NASHVILLE — A Tennessee death row inmate who has always claimed innocence asked the governor on Monday to commute his sentence to life in prison.

Pervis Payne is scheduled to die on Dec. 3 for the 1987 stabbing deaths of Charisse Christopher and her 2-year-old daughter, Lacie Jo. Christopher’s son, Nicholas, who was 3 at the time, was also stabbed but survived.

Payne, who is Black, told police he was at Christopher’s apartment building to meet his girlfriend when he heard the victims, who were White, and tried to help them. He said he panicked when he saw a White policeman and ran away.

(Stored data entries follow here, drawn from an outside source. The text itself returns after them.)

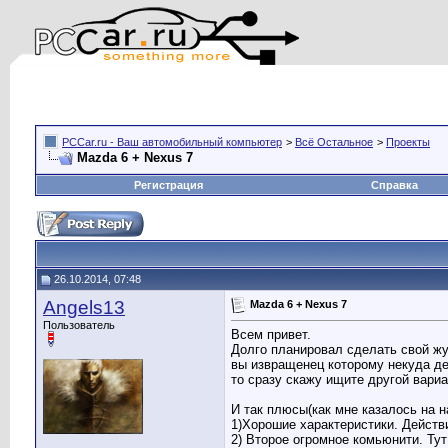
PCCar.ru - Ваш автомобильный компьютер
>
Всё Остальное
>
Проекты
Mazda 6 + Nexus 7
Регистрация
Справка
26.10.2014, 07:48
Angels13
Mazda 6 + Nexus 7
Пользователь
Всем привет.
Долго планировал сделать свой жур
вы извращенец которому некуда де
то сразу скажу ищите другой вариа
И так плюсы(как мне казалось на н
1)Хорошие характеристики. Действ
2) Второе огромное комьюнити. Тут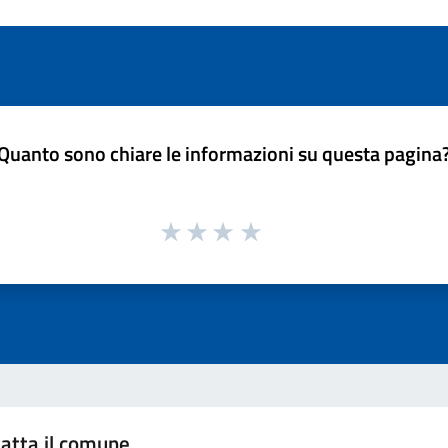
Quanto sono chiare le informazioni su questa pagina
atta il comune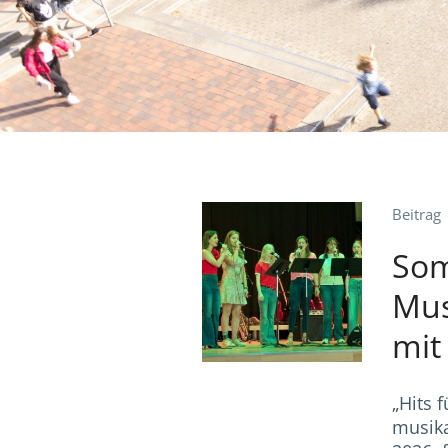
Beitrag
Som
Mus
mit
„Hits 
musika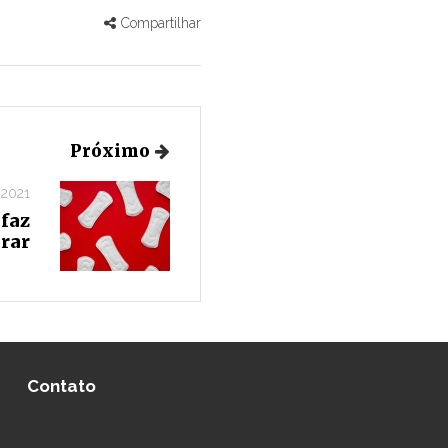
Compartilhar
Próximo
 2021
 faz
rar
Contato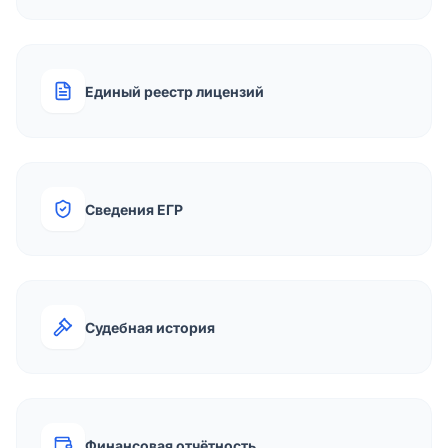
Единый реестр лицензий
Сведения ЕГР
Судебная история
Финансовая отчётность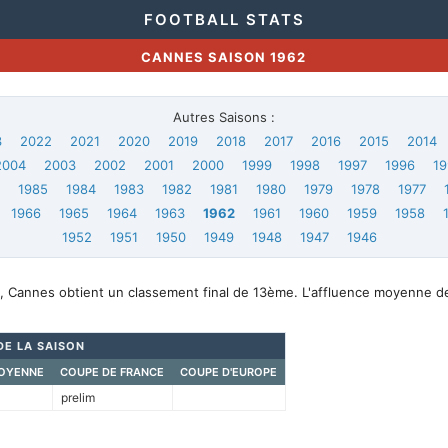
FOOTBALL STATS
CANNES SAISON 1962
Autres Saisons :
3
2022
2021
2020
2019
2018
2017
2016
2015
2014
2004
2003
2002
2001
2000
1999
1998
1997
1996
19
6
1985
1984
1983
1982
1981
1980
1979
1978
1977
1966
1965
1964
1963
1962
1961
1960
1959
1958
1952
1951
1950
1949
1948
1947
1946
, Cannes obtient un classement final de 13ème. L'affluence moyenne d
DE LA SAISON
OYENNE
COUPE DE FRANCE
COUPE D'EUROPE
prelim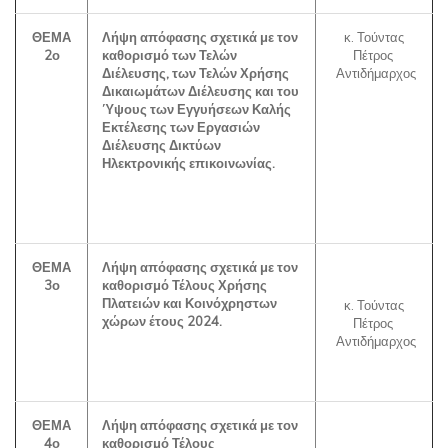
ΘΕΜΑ
Λήψη απόφασης σχετικά με τον
κ. Τούντας
2ο
καθορισμό των Τελών
Πέτρος
Διέλευσης, των Τελών Χρήσης
Αντιδήμαρχος
Δικαιωμάτων Διέλευσης και του
Ύψους των Εγγυήσεων Καλής
Εκτέλεσης των Εργασιών
Διέλευσης Δικτύων
Ηλεκτρονικής επικοινωνίας.
ΘΕΜΑ
Λήψη απόφασης σχετικά με τον
3ο
καθορισμό Τέλους Χρήσης
Πλατειών και Κοινόχρηστων
κ. Τούντας
χώρων έτους 2024.
Πέτρος
Αντιδήμαρχος
ΘΕΜΑ
Λήψη απόφασης σχετικά με τον
4ο
καθορισμό Τέλους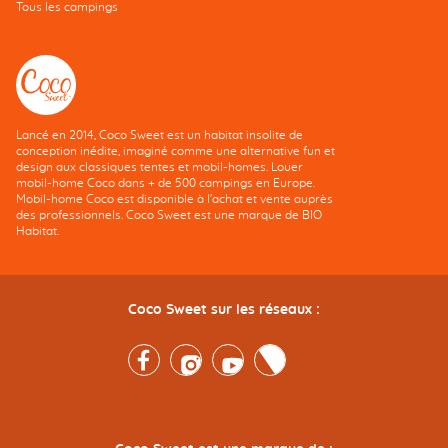
Tous les campings
Lancé en 2014, Coco Sweet est un habitat insolite de
conception inédite, imaginé comme une alternative fun et
design aux classiques tentes et mobil-homes. Louer
mobil-home Coco dans + de 500 campings en Europe.
Mobil-home Coco est disponible à l'achat et vente auprès
des professionnels. Coco Sweet est une marque de BIO
Habitat.
Coco Sweet sur les réseaux :
Facebook
Instagram
Youtube
Twitter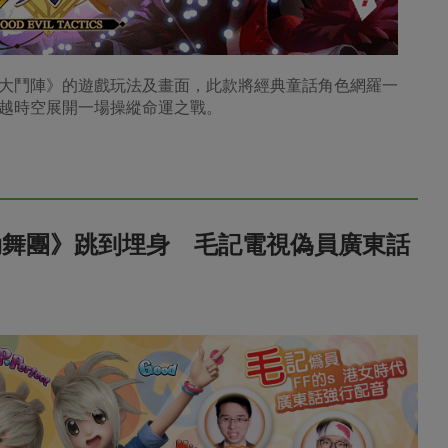
正邪大鬥陣》的遊戲玩法及畫面，此款將經典童話角色網羅一
越時空展開一場操縱命運之戰。
勁舞團》跳到埋身 毛記電視偽員廣東話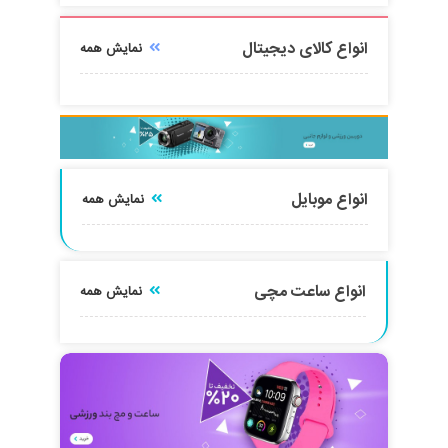
انواع کالای دیجیتال
نمایش همه
انواع موبایل
نمایش همه
انواع ساعت مچی
نمایش همه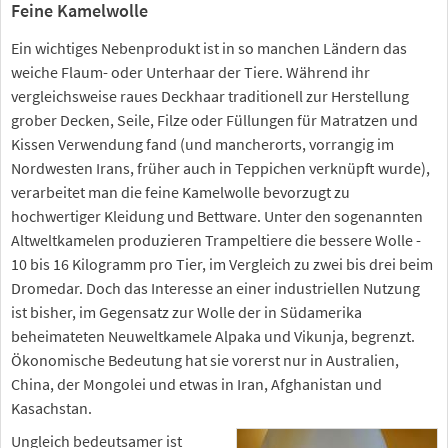
Feine Kamelwolle
Ein wichtiges Nebenprodukt ist in so manchen Ländern das
weiche Flaum- oder Unterhaar der Tiere. Während ihr
vergleichsweise raues Deckhaar traditionell zur Herstellung
grober Decken, Seile, Filze oder Füllungen für Matratzen und
Kissen Verwendung fand (und mancherorts, vorrangig im
Nordwesten Irans, früher auch in Teppichen verknüpft wurde),
verarbeitet man die feine Kamelwolle bevorzugt zu
hochwertiger Kleidung und Bettware. Unter den sogenannten
Altweltkamelen produzieren Trampeltiere die bessere Wolle -
10 bis 16 Kilogramm pro Tier, im Vergleich zu zwei bis drei beim
Dromedar. Doch das Interesse an einer industriellen Nutzung
ist bisher, im Gegensatz zur Wolle der in Südamerika
beheimateten Neuweltkamele Alpaka und Vikunja, begrenzt.
Ökonomische Bedeutung hat sie vorerst nur in Australien,
China, der Mongolei und etwas in Iran, Afghanistan und
Kasachstan.
Ungleich bedeutsamer ist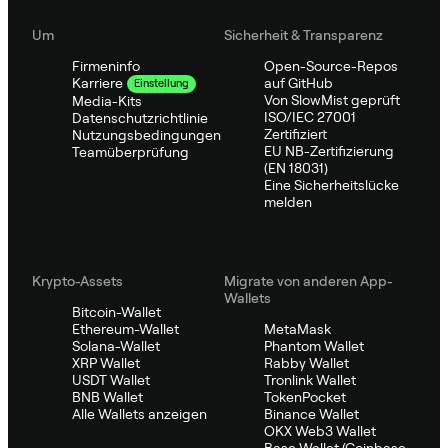
Um
Sicherheit & Transparenz
Firmeninfo
Open-Source-Repos
auf GitHub
Karriere
Einstellung
Von SlowMist geprüft
Media-Kits
ISO/IEC 27001
Datenschutzrichtlinie
Zertifiziert
Nutzungsbedingungen
EU NB-Zertifizierung
Teamüberprüfung
(EN 18031)
Eine Sicherheitslücke
melden
Krypto-Assets
Migrate von anderen App-
Wallets
Bitcoin-Wallet
Ethereum-Wallet
MetaMask
Solana-Wallet
Phantom Wallet
XRP Wallet
Rabby Wallet
USDT Wallet
Tronlink Wallet
BNB Wallet
TokenPocket
Alle Wallets anzeigen
Binance Wallet
OKX Web3 Wallet
Base Wallet (Coinbase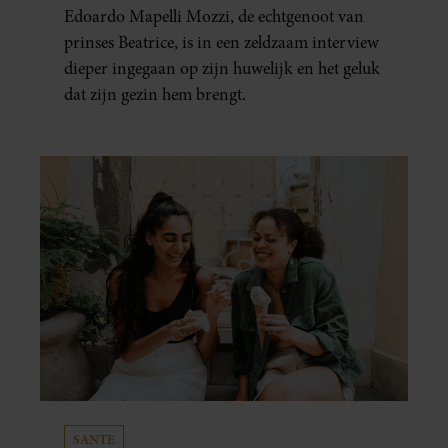
HUWELIJKSPROBLEMEN
Edoardo Mapelli Mozzi, de echtgenoot van
prinses Beatrice, is in een zeldzaam interview
dieper ingegaan op zijn huwelijk en het geluk
dat zijn gezin hem brengt.
SANTE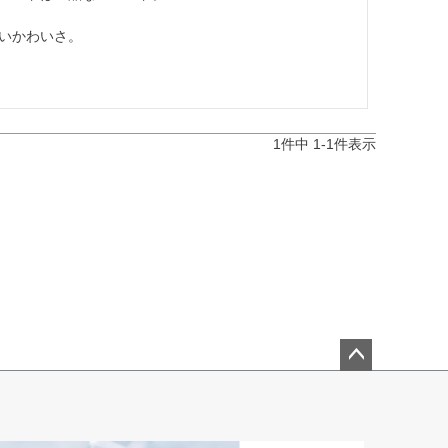
いかわいさ。
1
件中
1
-
1
件表示
ペー
ジト
ップ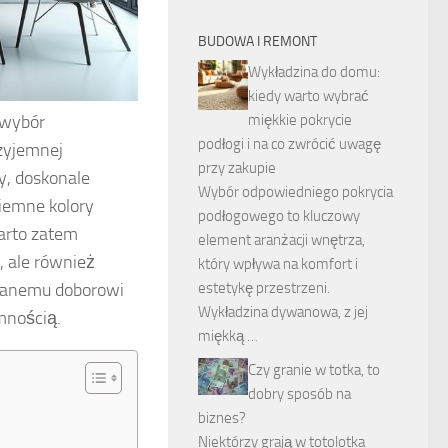
BUDOWA I REMONT
Wykładzina do domu:
kiedy warto wybrać
 wybór
miękkie pokrycie
podłogi i na co zwrócić uwagę
zyjemnej
przy zakupie
wy, doskonale
Wybór odpowiedniego pokrycia
ciemne kolory
podłogowego to kluczowy
arto zatem
element aranżacji wnętrza,
, ale również
który wpływa na komfort i
lanemu doborowi
estetykę przestrzeni.
Wykładzina dywanowa, z jej
mnością.
miękką …
Czy granie w totka, to
dobry sposób na
biznes?
Niektórzy grają w totolotka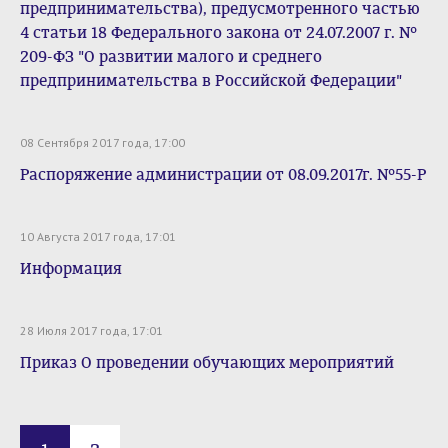
предпринимательства), предусмотренного частью
4 статьи 18 Федерального закона от 24.07.2007 г. №
209-ФЗ "О развитии малого и среднего
предпринимательства в Российской Федерации"
08 Сентября 2017 года, 17:00
Распоряжение администрации от 08.09.2017г. №55-Р
10 Августа 2017 года, 17:01
Информация
28 Июля 2017 года, 17:01
Приказ О проведении обучающих мероприятий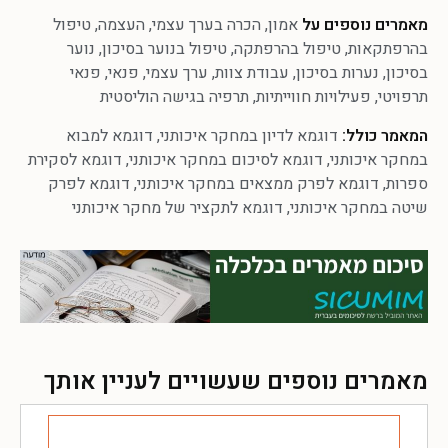
מאמרים נוספים על
אמון
,
הכרה בערך עצמי
,
העצמה
,
טיפול
בהרפתקאות
,
טיפול בהרפתקה
,
טיפול בנוער בסיכון
,
נוער
בסיכון
,
נערות בסיכון
,
עבודת צוות
,
ערך עצמי
,
פנאי
,
פנאי
תרפויטי
,
פעילויות חווייתיות
,
תרפיה בגישה הוליסטית
המאמר כולל:
דוגמא לדיון במחקר איכותני
,
דוגמא למבוא
במחקר איכותני
,
דוגמא לסיכום במחקר איכותני
,
דוגמא לסקירת
ספרות
,
דוגמא לפרק ממצאים במחקר איכותני
,
דוגמא לפרק
שיטה במחקר איכותני
,
דוגמא לתקציר של מחקר איכותני
מאמרים נוספים שעשויים לעניין אותך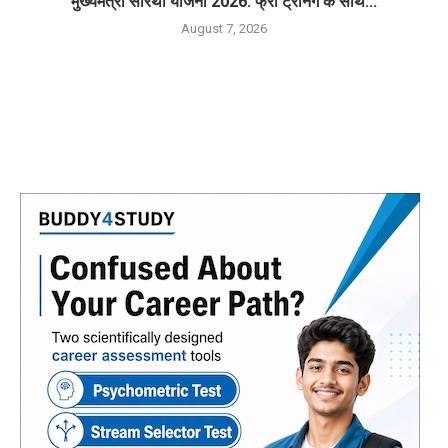
मुख्यमंत्री सारथी योजना 2026: फ्री ट्रेनिंग के साथ...
August 7, 2026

A Memphis judge last month ordered DNA testing of a knife and other evidence in the case. At the time of Payne’s trial, DNA testing of evidence was unavailable, and no testing has ever been done in his case.

 

A petition Payne’s lawyers sent to Gov. Bill Lee on Monday asks the governor to at least postpone his execution until lawmakers can fix a loophole that prevents him from presenting evidence of intellectual disability in court.

The U.S. Supreme Court has ruled that executing an intellectually disabled person violates the Eighth Amendment’s prohibition on cruel and unusual punishment, and Tennessee has its own law forbidding the execution of the intellectually disabled. However, the law does not contain a mechanism for people to reopen their cases if they were sentenced before it went into effect.